# [TO DO]
The full set of entries, reproduced exactly, is the expected answer.

*** MATERIAL FOR THE TASK

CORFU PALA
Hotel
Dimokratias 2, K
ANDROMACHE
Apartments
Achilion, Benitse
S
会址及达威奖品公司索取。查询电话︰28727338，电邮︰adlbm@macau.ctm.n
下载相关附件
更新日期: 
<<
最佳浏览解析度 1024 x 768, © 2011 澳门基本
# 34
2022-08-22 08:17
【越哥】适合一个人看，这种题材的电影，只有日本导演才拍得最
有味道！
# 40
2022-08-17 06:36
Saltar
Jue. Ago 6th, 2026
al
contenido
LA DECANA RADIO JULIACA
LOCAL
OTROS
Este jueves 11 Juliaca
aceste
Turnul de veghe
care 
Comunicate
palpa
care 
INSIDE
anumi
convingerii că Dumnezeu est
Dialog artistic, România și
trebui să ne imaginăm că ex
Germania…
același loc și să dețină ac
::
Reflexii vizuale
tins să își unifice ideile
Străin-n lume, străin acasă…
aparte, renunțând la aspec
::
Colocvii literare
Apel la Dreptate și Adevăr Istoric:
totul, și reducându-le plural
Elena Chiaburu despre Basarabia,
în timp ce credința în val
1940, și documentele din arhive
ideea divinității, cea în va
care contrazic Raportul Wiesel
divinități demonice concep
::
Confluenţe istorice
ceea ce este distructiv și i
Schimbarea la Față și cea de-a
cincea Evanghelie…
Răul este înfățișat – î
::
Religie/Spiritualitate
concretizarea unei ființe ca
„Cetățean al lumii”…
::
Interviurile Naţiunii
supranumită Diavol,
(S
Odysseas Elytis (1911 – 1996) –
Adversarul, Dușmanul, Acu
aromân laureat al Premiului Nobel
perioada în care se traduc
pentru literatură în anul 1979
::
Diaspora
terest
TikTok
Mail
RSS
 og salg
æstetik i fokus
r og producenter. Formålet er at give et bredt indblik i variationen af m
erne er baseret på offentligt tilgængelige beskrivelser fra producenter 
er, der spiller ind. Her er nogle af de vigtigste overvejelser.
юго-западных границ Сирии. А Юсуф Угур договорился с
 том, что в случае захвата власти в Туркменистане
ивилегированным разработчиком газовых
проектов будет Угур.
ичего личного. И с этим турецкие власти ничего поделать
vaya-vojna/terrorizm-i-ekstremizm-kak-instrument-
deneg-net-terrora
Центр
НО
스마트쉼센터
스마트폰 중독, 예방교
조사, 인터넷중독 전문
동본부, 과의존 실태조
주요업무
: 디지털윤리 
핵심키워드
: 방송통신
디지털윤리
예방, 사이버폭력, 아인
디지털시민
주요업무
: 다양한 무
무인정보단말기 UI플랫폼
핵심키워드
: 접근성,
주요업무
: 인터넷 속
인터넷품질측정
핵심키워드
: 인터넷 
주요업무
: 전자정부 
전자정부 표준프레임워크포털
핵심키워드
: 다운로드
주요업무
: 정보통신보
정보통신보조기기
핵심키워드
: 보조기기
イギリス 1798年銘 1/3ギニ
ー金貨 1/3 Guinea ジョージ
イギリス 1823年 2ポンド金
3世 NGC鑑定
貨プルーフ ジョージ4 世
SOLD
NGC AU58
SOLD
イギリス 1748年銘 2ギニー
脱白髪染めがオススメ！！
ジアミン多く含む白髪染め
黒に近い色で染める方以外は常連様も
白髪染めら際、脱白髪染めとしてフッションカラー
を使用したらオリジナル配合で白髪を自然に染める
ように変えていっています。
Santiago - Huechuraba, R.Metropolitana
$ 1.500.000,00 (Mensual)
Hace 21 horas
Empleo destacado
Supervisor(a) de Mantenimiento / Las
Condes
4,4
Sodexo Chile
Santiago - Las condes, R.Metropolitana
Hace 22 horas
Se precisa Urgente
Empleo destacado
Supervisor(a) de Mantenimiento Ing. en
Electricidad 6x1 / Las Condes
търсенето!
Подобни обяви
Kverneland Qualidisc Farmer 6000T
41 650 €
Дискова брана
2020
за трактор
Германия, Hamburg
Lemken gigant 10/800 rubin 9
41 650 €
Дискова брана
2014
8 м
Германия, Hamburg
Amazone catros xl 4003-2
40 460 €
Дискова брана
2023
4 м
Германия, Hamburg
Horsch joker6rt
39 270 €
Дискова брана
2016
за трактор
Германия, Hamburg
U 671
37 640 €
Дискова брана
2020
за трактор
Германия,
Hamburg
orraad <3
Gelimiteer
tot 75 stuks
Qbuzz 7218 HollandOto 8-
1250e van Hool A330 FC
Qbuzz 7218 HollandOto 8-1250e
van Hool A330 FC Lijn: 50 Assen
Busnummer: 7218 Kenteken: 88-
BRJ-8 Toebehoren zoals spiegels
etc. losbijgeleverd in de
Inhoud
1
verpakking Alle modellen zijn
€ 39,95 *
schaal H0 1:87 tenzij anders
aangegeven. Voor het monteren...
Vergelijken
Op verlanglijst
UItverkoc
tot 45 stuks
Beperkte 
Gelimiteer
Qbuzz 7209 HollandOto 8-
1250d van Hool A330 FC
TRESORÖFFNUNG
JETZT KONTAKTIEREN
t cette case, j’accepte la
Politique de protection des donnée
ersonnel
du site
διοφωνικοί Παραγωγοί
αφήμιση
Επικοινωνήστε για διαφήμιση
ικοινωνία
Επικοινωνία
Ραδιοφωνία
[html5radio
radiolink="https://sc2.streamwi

******

# [SOLUTION TO THE PROBLEM]
CORFU PALA
Hotel
Dimokratias 2, K
ANDROMACHE
Apartments
Achilion, Benitse
S
会址及达威奖品公司索取。查询电话︰28727338，电邮︰adlbm@macau.ctm.n
下载相关附件
更新日期: 
<<
最佳浏览解析度 1024 x 768, © 2011 澳门基本
# 34
2022-08-22 08:17
【越哥】适合一个人看，这种题材的电影，只有日本导演才拍得最
有味道！
# 40
2022-08-17 06:36
Saltar
Jue. Ago 6th, 2026
al
contenido
LA DECANA RADIO JULIACA
LOCAL
OTROS
Este jueves 11 Juliaca
aceste
Turnul de veghe
care 
Comunicate
palpa
care 
INSIDE
anumi
convingerii că Dumnezeu est
Dialog artistic, România și
trebui să ne imaginăm că ex
Germania…
același loc și să dețină ac
::
Reflexii vizuale
tins să își unifice ideile
Străin-n lume, străin acasă…
aparte, renunțând la aspec
::
Colocvii literare
Apel la Dreptate și Adevăr Istoric:
totul, și reducându-le plural
Elena Chiaburu despre Basarabia,
în timp ce credința în val
1940, și documentele din arhive
ideea divinității, cea în va
care contrazic Raportul Wiesel
divinități demonice concep
::
Confluenţe istorice
ceea ce este distructiv și i
Schimbarea la Față și cea de-a
cincea Evanghelie…
Răul este înfățișat – î
::
Religie/Spiritualitate
concretizarea unei ființe ca
„Cetățean al lumii”…
::
Interviurile Naţiunii
supranumită Diavol,
(S
Odysseas Elytis (1911 – 1996) –
Adversarul, Dușmanul, Acu
aromân laureat al Premiului Nobel
perioada în care se traduc
pentru literatură în anul 1979
::
Diaspora
terest
TikTok
Mail
RSS
 og salg
æstetik i fokus
r og producenter. Formålet er at give et bredt indblik i variationen af m
erne er baseret på offentligt tilgængelige beskrivelser fra producenter 
er, der spiller ind. Her er nogle af de vigtigste overvejelser.
юго-западных границ Сирии. А Юсуф Угур договорился с
 том, что в случае захвата власти в Туркменистане
ивилегированным разработчиком газовых
проектов будет Угур.
ичего личного. И с этим турецкие власти ничего поделать
vaya-vojna/terrorizm-i-ekstremizm-kak-instrument-
deneg-net-terrora
Центр
НО
스마트쉼센터
스마트폰 중독, 예방교
조사, 인터넷중독 전문
동본부, 과의존 실태조
주요업무
: 디지털윤리 
핵심키워드
: 방송통신
디지털윤리
예방, 사이버폭력, 아인
디지털시민
주요업무
: 다양한 무
무인정보단말기 UI플랫폼
핵심키워드
: 접근성,
주요업무
: 인터넷 속
인터넷품질측정
핵심키워드
: 인터넷 
주요업무
: 전자정부 
전자정부 표준프레임워크포털
핵심키워드
: 다운로드
주요업무
: 정보통신보
정보통신보조기기
핵심키워드
: 보조기기
イギリス 1798年銘 1/3ギニ
ー金貨 1/3 Guinea ジョージ
イギリス 1823年 2ポンド金
3世 NGC鑑定
貨プルーフ ジョージ4 世
SOLD
NGC AU58
SOLD
イギリス 1748年銘 2ギニー
脱白髪染めがオススメ！！
ジアミン多く含む白髪染め
黒に近い色で染める方以外は常連様も
白髪染めら際、脱白髪染めとしてフッションカラー
を使用したらオリジナル配合で白髪を自然に染める
ように変えていっています。
Santiago - Huechuraba, R.Metropolitana
$ 1.500.000,00 (Mensual)
Hace 21 horas
Empleo destacado
Supervisor(a) de Mantenimiento / Las
Condes
4,4
Sodexo Chile
Santiago - Las condes, R.Metropolitana
Hace 22 horas
Se precisa Urgente
Empleo destacado
Supervisor(a) de Mantenimiento Ing. en
Electricidad 6x1 / Las Condes
търсенето!
Подобни обяви
Kverneland Qualidisc Farmer 6000T
41 650 €
Дискова брана
2020
за трактор
Германия, Hamburg
Lemken gigant 10/800 rubin 9
41 650 €
Дискова брана
2014
8 м
Германия, Hamburg
Amazone catros xl 4003-2
40 460 €
Дискова брана
2023
4 м
Германия, Hamburg
Horsch joker6rt
39 270 €
Дискова брана
2016
за трактор
Германия, Hamburg
U 671
37 640 €
Дискова брана
2020
за трактор
Германия,
Hamburg
orraad <3
Gelimiteer
tot 75 stuks
Qbuzz 7218 HollandOto 8-
1250e van Hool A330 FC
Qbuzz 7218 HollandOto 8-1250e
van Hool A330 FC Lijn: 50 Assen
Busnummer: 7218 Kenteken: 88-
BRJ-8 Toebehoren zoals spiegels
etc. losbijgeleverd in de
Inhoud
1
verpakking Alle modellen zijn
€ 39,95 *
schaal H0 1:87 tenzij anders
aangegeven. Voor het monteren...
Vergelijken
Op verlanglijst
UItverkoc
tot 45 stuks
Beperkte 
Gelimiteer
Qbuzz 7209 HollandOto 8-
1250d van Hool A330 FC
TRESORÖFFNUNG
JETZT KONTAKTIEREN
t cette case, j’accepte la
Politique de protection des donnée
ersonnel
du site
διοφωνικοί Παραγωγοί
αφήμιση
Επικοινωνήστε για διαφήμιση
ικοινωνία
Επικοινωνία
Ραδιοφωνία
[html5radio
radiolink="https://sc2.streamwi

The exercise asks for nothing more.